Does the Colorado cut off a land mass? I don't think the Colorado even reaches the sea anymore, let alone psuesocleave apart a part of the continent.

That was a fun last sentence to say.

[–] antlion@lemmy.dbzer0.com -1 points 1 year ago (1 children)

What could possibly cleave the continent more than the Grand Canyon? In many places it’s a barrier that can’t be crossed except by flight.

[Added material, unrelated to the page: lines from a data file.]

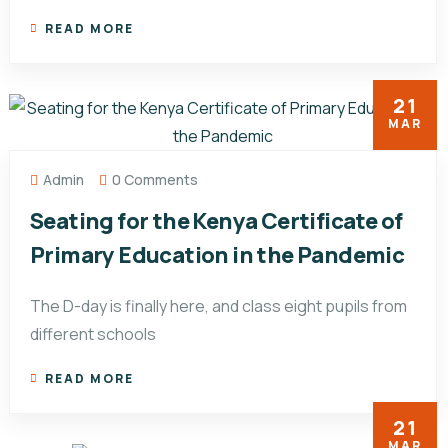
READ MORE
21
MAR
Admin
0 Comments
Seating for the Kenya Certificate of
Primary Education in the Pandemic
The D-day is finally here, and class eight pupils from
different schools
READ MORE
21
MAR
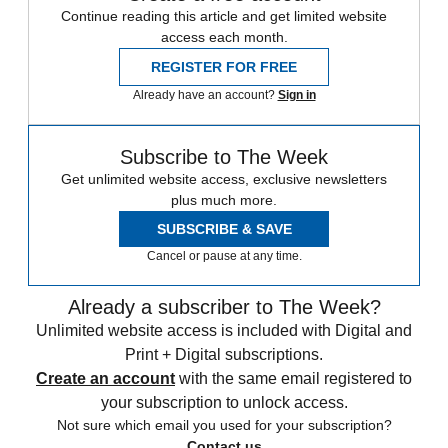
Continue reading this article and get limited website
access each month.
REGISTER FOR FREE
Already have an account?
Sign in
Subscribe to The Week
Get unlimited website access, exclusive newsletters
plus much more.
SUBSCRIBE & SAVE
Cancel or pause at any time.
Already a subscriber to The Week?
Unlimited website access is included with Digital and
Print + Digital subscriptions.
Create an account
with the same email registered to
your subscription to unlock access.
Not sure which email you used for your subscription?
Contact us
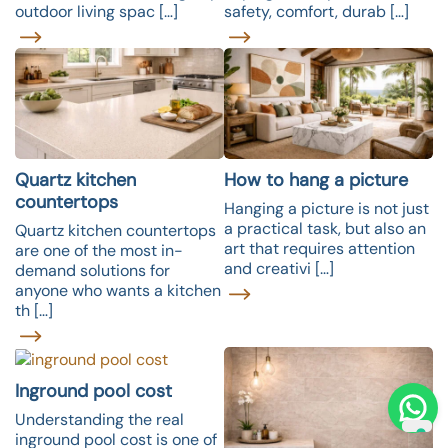
outdoor living spac […]
safety, comfort, durab […]
Quartz kitchen
How to hang a picture
countertops
Hanging a picture is not just
a practical task, but also an
Quartz kitchen countertops
art that requires attention
are one of the most in-
and creativi […]
demand solutions for
anyone who wants a kitchen
th […]
Inground pool cost
Understanding the real
inground pool cost is one of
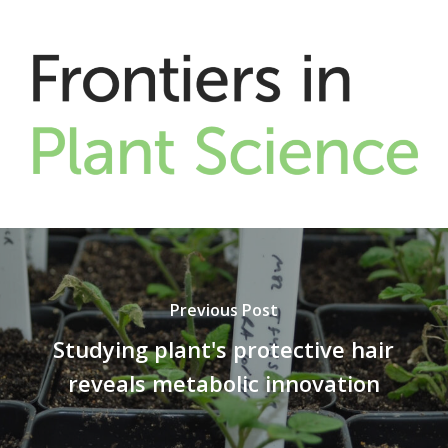
Previous Post
Studying plant's protective hair
reveals metabolic innovation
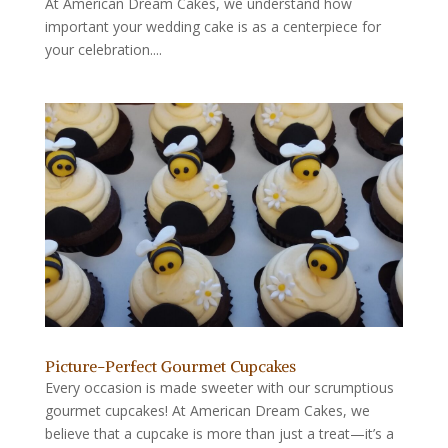
At American Dream Cakes, we understand how
important your wedding cake is as a centerpiece for
your celebration....
Picture-Perfect Gourmet Cupcakes
Every occasion is made sweeter with our scrumptious
gourmet cupcakes! At American Dream Cakes, we
believe that a cupcake is more than just a treat—it’s a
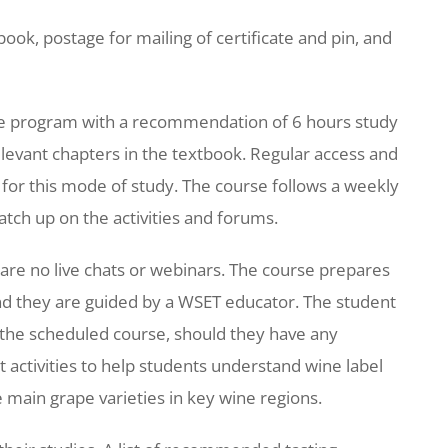
ook, postage for mailing of certificate and pin, and
ne program with a recommendation of 6 hours study
elevant chapters in the textbook. Regular access and
al for this mode of study. The course follows a weekly
atch up on the activities and forums.
 are no live chats or webinars. The course prepares
and they are guided by a WSET educator. The student
f the scheduled course, should they have any
 activities to help students understand wine label
 main grape varieties in key wine regions.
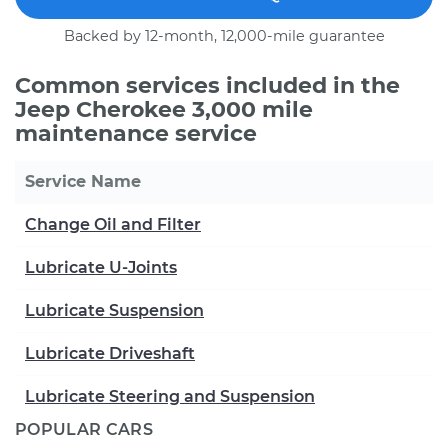
Backed by 12-month, 12,000-mile guarantee
Common services included in the
Jeep Cherokee 3,000 mile
maintenance service
Service Name
Change Oil and Filter
Lubricate U-Joints
Lubricate Suspension
Lubricate Driveshaft
Lubricate Steering and Suspension
POPULAR CARS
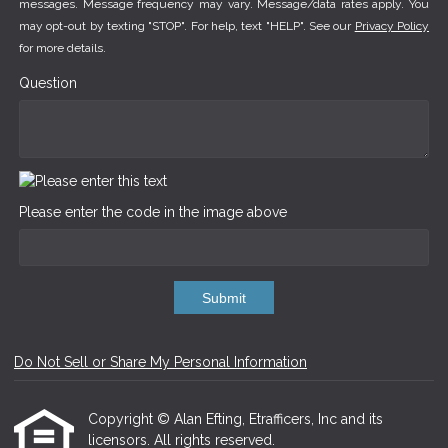
messages. Message frequency may vary. Message/data rates apply. You
may opt-out by texting "STOP". For help, text "HELP". See our
Privacy Policy
for more details.
Question
Please enter the code in the image above
Submit
Do Not Sell or Share My Personal Information
Copyright © Alan Efting, Etrafficers, Inc and its
licensors. All rights reserved.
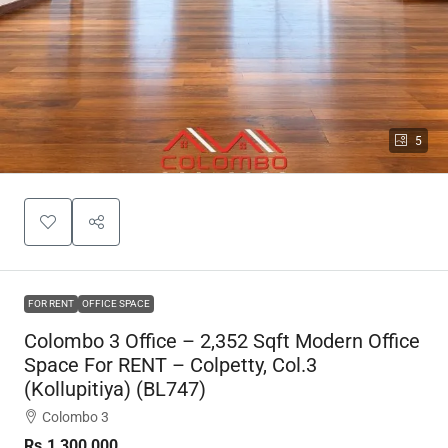
5
FOR RENT
OFFICE SPACE
Colombo 3 Office – 2,352 Sqft Modern Office
Space For RENT – Colpetty, Col.3
(Kollupitiya) (BL747)
Colombo 3
Rs.1,300,000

It’s a prominent river until Yuma, AZ, which is not too far from the Gulf of California. And even if the water doesn’t always flow, it forms the boundary between the Mexican states of Baja and Sonora.

[–] CodeInvasion@sh.itjust.works 3 points 1 year ago (1 children)

Yes, but you fail to understand the difference between a peninsula and a psuedo-island (a piece of land entirely surrounded by any body of water, artificial or manmade).

The Colorado River starts in Colorado is does not flow over the continental divide.

[–] antlion@lemmy.dbzer0.com 1 points 1 year ago (1 children)

No river can be traced all the way up to a dividing ridge. As the contributing drainage area gets smaller it will be a stream, then creek, trickle, gulley, and by the time it’s on a mountain ridge it’s nothing.

[–] CodeInvasion@sh.itjust.works 3 points 1 year ago

You would think so, but there is one river that happens to flow and split over the continental divide called North Two Ocean Creek. It’s the tiniest technicality that makes this map technically true.